Makes 6 servings
Macros: 176 Cal, Fat 13g, Carbs 1g, Fibre 1 g, Protein 13g
2 Tbsps Extra Virgin Olive Oil (divided)
100g Prosciutto (thinly sliced, chopped)
4 cups Kale Leaves (finely chopped)
1/4 cup Water
Sea Salt & Black Pepper (to taste)
Preheat the oven to 375ºF (190ºC). Use 1/3 of the oil to grease the cups of a muffin pan.
Heat half of the remaining oil in a non-stick pan over medium heat. Add the prosciutto and cook for three to five minutes or until crispy. Transfer to a plate and set a side.
Add the remaining oil to the pan and add the kale leaves. Cook for two to three minutes until the kale leaves are wilted and tender. Add the prosciutto back to the pan and stir to combine.
Divide the kale and prosciutto between the cups of the prepared muffin pan.
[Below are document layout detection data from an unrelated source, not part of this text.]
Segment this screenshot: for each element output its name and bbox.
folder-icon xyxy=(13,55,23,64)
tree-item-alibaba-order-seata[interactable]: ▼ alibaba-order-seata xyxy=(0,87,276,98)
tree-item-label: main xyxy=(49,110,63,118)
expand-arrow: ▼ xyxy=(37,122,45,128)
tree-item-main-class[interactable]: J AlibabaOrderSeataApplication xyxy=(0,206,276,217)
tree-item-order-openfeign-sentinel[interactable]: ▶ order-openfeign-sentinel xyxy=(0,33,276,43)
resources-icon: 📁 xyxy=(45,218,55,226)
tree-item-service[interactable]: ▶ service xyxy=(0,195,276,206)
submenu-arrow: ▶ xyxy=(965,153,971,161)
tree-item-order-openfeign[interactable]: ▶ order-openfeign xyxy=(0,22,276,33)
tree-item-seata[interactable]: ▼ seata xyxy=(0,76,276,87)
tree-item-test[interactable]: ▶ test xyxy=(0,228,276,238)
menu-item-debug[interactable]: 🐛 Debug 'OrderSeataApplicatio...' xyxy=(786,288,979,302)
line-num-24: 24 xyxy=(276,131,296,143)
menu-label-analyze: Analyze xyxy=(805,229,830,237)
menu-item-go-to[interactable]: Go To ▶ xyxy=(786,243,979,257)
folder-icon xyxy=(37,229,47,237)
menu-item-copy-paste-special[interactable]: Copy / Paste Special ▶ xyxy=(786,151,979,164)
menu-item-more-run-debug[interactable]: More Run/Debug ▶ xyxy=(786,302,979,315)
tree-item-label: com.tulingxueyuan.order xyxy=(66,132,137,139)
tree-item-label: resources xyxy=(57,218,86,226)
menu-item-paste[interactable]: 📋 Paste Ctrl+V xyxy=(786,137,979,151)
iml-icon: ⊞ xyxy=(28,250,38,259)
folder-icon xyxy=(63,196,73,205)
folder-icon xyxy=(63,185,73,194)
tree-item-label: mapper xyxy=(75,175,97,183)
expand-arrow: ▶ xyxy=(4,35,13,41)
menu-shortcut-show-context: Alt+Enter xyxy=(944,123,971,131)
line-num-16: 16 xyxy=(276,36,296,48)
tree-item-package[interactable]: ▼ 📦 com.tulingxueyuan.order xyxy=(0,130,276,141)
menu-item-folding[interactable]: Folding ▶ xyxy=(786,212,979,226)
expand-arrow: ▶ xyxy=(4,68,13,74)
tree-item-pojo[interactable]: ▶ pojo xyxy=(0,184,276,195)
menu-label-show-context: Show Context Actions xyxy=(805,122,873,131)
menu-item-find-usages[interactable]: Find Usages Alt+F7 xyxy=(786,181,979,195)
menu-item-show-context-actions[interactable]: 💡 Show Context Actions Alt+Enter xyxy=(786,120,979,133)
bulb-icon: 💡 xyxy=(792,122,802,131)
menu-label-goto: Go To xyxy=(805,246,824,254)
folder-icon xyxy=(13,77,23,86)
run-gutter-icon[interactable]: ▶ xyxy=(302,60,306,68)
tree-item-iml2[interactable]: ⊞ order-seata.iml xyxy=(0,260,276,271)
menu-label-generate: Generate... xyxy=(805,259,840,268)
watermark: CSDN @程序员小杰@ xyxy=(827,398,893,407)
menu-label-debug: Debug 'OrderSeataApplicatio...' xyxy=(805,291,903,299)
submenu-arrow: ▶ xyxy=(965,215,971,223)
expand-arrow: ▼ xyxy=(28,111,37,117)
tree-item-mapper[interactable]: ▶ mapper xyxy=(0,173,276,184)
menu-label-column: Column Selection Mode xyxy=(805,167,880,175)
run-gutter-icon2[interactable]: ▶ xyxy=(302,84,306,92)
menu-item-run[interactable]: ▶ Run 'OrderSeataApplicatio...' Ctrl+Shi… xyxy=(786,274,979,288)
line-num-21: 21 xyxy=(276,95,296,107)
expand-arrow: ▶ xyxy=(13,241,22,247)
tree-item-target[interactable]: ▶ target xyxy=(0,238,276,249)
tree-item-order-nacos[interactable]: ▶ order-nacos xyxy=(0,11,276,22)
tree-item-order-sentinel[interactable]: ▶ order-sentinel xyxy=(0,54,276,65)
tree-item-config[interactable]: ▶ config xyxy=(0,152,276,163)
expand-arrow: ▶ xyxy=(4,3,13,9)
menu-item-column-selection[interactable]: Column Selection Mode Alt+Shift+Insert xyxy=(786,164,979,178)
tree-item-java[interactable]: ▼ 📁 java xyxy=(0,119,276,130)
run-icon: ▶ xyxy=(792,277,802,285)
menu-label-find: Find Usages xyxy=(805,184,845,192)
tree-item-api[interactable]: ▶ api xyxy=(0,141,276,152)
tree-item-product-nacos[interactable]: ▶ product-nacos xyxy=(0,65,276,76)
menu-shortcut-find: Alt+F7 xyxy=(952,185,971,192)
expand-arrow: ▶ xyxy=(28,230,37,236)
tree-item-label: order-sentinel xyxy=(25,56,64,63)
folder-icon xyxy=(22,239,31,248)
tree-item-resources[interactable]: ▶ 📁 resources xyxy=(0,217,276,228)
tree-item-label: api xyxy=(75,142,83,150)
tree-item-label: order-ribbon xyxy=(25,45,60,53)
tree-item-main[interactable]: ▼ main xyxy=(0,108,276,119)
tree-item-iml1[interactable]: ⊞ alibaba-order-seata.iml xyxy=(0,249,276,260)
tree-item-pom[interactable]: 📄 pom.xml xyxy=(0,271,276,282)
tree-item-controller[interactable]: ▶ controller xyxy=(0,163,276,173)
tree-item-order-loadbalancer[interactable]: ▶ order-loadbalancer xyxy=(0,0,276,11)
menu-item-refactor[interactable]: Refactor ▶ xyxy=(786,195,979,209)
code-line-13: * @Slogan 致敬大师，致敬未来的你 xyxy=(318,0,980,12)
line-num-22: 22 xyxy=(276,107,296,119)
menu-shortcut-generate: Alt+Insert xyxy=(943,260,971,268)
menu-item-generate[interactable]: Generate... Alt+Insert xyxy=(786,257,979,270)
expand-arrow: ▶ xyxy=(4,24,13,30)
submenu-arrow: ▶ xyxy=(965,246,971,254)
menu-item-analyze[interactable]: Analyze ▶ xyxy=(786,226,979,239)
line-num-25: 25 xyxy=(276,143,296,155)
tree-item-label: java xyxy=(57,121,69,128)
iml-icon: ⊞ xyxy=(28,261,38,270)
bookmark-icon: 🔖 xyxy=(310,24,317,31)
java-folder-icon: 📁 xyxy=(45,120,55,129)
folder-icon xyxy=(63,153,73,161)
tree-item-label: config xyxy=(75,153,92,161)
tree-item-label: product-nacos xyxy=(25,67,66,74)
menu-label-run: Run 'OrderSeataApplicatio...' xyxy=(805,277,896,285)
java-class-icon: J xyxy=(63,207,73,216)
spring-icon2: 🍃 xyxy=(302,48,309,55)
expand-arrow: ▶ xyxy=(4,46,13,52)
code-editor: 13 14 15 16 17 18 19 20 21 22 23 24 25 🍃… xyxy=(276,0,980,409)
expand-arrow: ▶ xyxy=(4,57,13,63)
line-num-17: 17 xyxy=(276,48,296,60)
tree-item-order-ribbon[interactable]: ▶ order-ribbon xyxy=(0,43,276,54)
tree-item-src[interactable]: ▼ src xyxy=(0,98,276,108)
Add the eggs and water to a small bowl and whisk well. Pour the eggs into the muffin cups. Bake for 14 to 16 minutes or until the egg muffins are browned around the edges and firm to the touch. Let the egg muffins cool slightly before removing from the pan. Season with salt and pepper to taste before serving and enjoy!
Leftovers: Refrigerate in an airtight container for up to three days.
One serving is equal to two egg muffins.
More Flavour: Use milk of choice instead of water. Add fresh or dried herbs or garlic. Use spinach instead.